Zi Yan <ziy@xxxxxxxxxx> · Fri, 30 Jun 2023 21:17:19 -0400

On 29 Mar 2023, at 10:02, Yin, Fengwei wrote:

> Hi Matthew,
>
> On 2/9/2023 3:54 AM, Matthew Wilcox wrote:
>> On Wed, Feb 08, 2023 at 02:36:41PM -0500, Zi Yan wrote:
>>> On 7 Feb 2023, at 11:51, Matthew Wilcox wrote:
>>>
>>>> On Tue, Feb 07, 2023 at 11:23:31AM -0500, Zi Yan wrote:
>>>>> On 24 Jan 2023, at 13:13, Matthew Wilcox wrote:
>>>>>
>>>>>> Once we get to the part of the folio journey where we have
>>>>>> one-pointer-per-page, we can't afford to maintain per-page state.
>>>>>> Currently we maintain a per-page mapcount, and that will have to go.
>>>>>> We can maintain extra state for a multi-page folio, but it has to be a
>>>>>> constant amount of extra state no matter how many pages are in the folio.
>>>>>>
>>>>>> My proposal is that we maintain a single mapcount per folio, and its
>>>>>> definition is the number of (vma, page table) tuples which have a
>>>>>> reference to any pages in this folio.
>>>>>
>>>>> How about having two, full_folio_mapcount and partial_folio_mapcount?

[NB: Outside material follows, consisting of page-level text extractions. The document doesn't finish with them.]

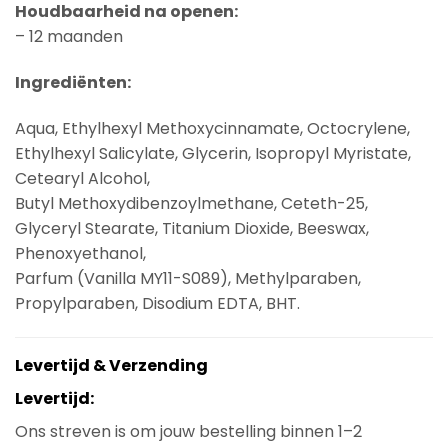
Houdbaarheid na openen:
– 12 maanden
Ingrediënten:
Aqua, Ethylhexyl Methoxycinnamate, Octocrylene,
Ethylhexyl Salicylate, Glycerin, Isopropyl Myristate,
Cetearyl Alcohol,
Butyl Methoxydibenzoylmethane, Ceteth-25,
Glyceryl Stearate, Titanium Dioxide, Beeswax,
Phenoxyethanol,
Parfum (Vanilla MY11-S089), Methylparaben,
Propylparaben, Disodium EDTA, BHT.
Levertijd & Verzending
Levertijd:
Ons streven is om jouw bestelling binnen 1–2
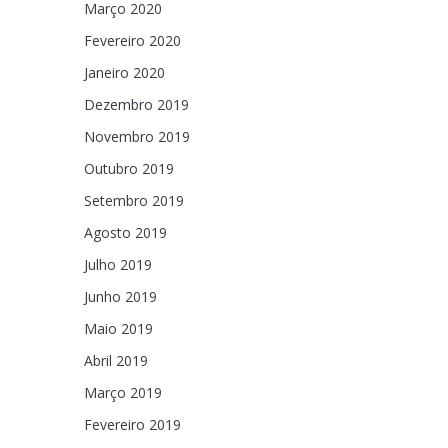
Março 2020
Fevereiro 2020
Janeiro 2020
Dezembro 2019
Novembro 2019
Outubro 2019
Setembro 2019
Agosto 2019
Julho 2019
Junho 2019
Maio 2019
Abril 2019
Março 2019
Fevereiro 2019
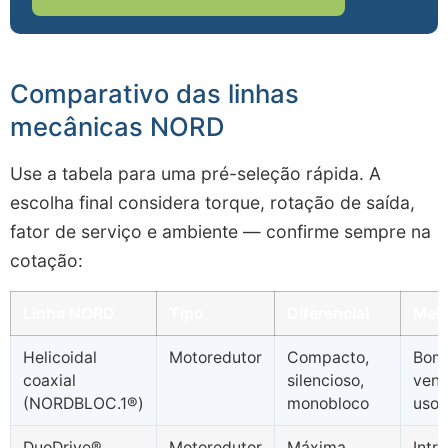
Comparativo das linhas
mecânicas NORD
Use a tabela para uma pré-seleção rápida. A
escolha final considera torque, rotação de saída,
fator de serviço e ambiente — confirme sempre na
cotação:
Linha NORD
Tipo
Diferencial
Melh
Helicoidal
Motoredutor
Compacto,
Bom
coaxial
silencioso,
vent
(NORDBLOC.1®)
monobloco
uso 
DuoDrive®
Motoredutor
Máxima
Intra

>>>>> If partial_folio_mapcount is 0, we can have a fast path without doing
>>>>> anything at page level.
>>>>
>>>> A fast path for what?  I don't understand your vision; can you spell it
>>>> out for me?  My current proposal is here:
>>>
>>> A fast code path for only handling folios as a whole. For cases that
>>> subpages are mapped from a folio, traversing through subpages might be
>>> needed and will be slow. A code separation might be cleaner and makes
>>> folio as a whole handling quicker.
>>
>> To be clear, in this proposal, there is no subpage mapcount.  I've got
>> my eye on one struct folio per allocation, so there will be no more
>> tail pages.  The proposal has one mapcount, and that's it.  I'd be
>> open to saying "OK, we need two mapcounts", but not to anything that
>> needs to scale per number of pages in the folio.
>>
>>> For your proposal, "How many VMAs have one-or-more pages of this folio mapped"

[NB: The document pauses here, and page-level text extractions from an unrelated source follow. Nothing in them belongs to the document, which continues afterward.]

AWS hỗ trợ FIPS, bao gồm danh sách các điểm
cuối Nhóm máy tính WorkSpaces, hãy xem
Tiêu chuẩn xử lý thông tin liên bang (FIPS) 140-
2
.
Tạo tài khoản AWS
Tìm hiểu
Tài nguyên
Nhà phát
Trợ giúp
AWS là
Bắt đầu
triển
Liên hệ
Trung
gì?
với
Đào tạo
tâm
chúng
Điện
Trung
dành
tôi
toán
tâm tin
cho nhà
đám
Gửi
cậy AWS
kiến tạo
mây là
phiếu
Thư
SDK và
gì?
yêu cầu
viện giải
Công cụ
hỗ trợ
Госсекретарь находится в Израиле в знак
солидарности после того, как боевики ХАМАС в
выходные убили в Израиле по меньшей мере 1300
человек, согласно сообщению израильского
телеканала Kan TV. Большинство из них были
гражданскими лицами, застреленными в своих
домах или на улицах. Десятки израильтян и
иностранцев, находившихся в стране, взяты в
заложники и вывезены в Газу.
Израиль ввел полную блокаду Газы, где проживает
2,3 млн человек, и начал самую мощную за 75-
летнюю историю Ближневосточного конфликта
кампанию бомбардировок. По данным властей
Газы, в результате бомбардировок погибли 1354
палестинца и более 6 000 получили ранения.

>>> should be the responsibility of rmap. We could add a counter to rmap
>>> instead. It seems that you are mixing page table mapping with virtual
>>> address space (VMA) mapping together.
>>
>> rmap tells you how many VMAs cover this folio.  It doesn't tell you
>> how many of those VMAs have actually got any pages from it mapped.

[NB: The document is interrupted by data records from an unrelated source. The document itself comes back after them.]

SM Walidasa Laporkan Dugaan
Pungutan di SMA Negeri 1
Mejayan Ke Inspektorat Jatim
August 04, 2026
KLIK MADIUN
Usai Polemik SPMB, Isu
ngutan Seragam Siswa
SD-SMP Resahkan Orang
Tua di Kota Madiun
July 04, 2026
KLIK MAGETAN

>> It's also rather slower than a simple atomic_read(), so I think
>> you'll have an uphill battle trying to convince people to use rmap
>> for this purpose.
>>
>> I'm not sure what you mean by "add a counter to rmap"?  One count
>> per mapped page in the vma?
>>
>>>>
>>>> https://lore.kernel.org/linux-mm/Y+FkV4fBxHlp6FTH@xxxxxxxxxxxxxxxxxxxx/
>>>>
>>>> The three questions we need to be able to answer (in my current
>>>> understanding) are laid out here:
>>>>
>>>> https://lore.kernel.org/linux-mm/Y+HblAN5bM1uYD2f@xxxxxxxxxxxxxxxxxxxx/
>>>
>>> I think we probably need to clarify the definition of "map" in your
>>> questions. Does it mean mapped by page tables or VMAs? When a page
>>> is mapped into a VMA, it can be mapped by one or more page table entries,
>>> but not the other way around, right? Or is shared page table entry merged
>>> now so that more than one VMAs can use a single page table entry to map
>>> a folio?
>>
>> Mapped by page tables, just like today.  It'd be quite the change to
>> figure out the mapcount of a page newly brought into the page cache;
>> we'd have to do an rmap walk to see how many mapcounts to give it.
>> I don't think this is a great idea.
>>
>> As far as I know, shared page tables are only supported by hugetlbfs,
>> and I prefer to stick cheese in my ears and pretend they don't exist.
>>
>> To be absolutely concrete about this, my proposal is:
>>
>> Folio brought into page cache has mapcount 0 (whether or not there are any VMAs
>> that cover it)
>> When we take a page fault on one of the pages in it, its mapcount
>> increases from 0 to 1.
>> When we take another page fault on a page in it, we do a pvmw to
>> determine if any pages from this folio are already mapped by this VMA;
>> we see that there is one and we do not increment the mapcount.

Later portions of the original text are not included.